Per primi dicemmo, già dal dicembre 2016 (in Consiglio Comunale, alla presenza dell’ AD di Aferpi dr Azzi) che non può essere Rebrab la soluzione per la siderurgia piombinese: è lui stesso che ce lo ha già dimostrato coi fatti. Ora bisogna assolutamente staccare la spina.  Un piano alternativo,  che invochiamo da tempo, è oggi più che mai indispensabile e urgente. Se di nuovo il Governo si presentasse a contestare l’ inadempienza di Rebrab a mani nude,  si sarebbe alla farsa e diventerebbe chiaro che non di errori si è trattato ma di gestione cosciente della linea dello smantellamento, della “morte lenta”, in complicità tra le istituzioni locali e, soprattutto, nazionali. E’ chiaro che il Governo ha i maggiori poteri e dunque la maggiore responsabilità in materia e deve mettere sul piatto tutte le proprie armi: accordi con nuovi partner ( la stampa ci dice che alcuni si stanno facendo avanti), clausole con definiti obiettivi produttivi e occupazionali, impegno pubblico concreto su infrastrutture e bonifiche, incentivi (fiscali, energetici etc) come area di crisi complessa,  sinergie con gli altri siti siderurgici di interesse nazionale, fino alla partecipazione diretta alla gestione aziendale, nell’ottica auspicabile di costruire un percorso di nazionalizzazione nell’ambito di un piano siderurgico nazionale.

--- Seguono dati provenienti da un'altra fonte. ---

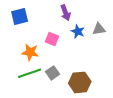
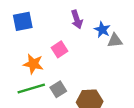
blue star: (78, 31) -> (102, 30), moved
pink square: (52, 39) -> (59, 49), turned 32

Insomma, finalmente, una politica industriale di uno stato indipendente che non abbandona industrie e territori alle scorribande speculative delle multinazionali di turno. Su questi obiettivi è necessaria una grande mobilitazione unitaria di sindacati, partiti e istituzioni locali. Chi  opporrà  ostacoli e resistenze, sarà  complice attivo della devastazione economica e sociale del nostro territorio.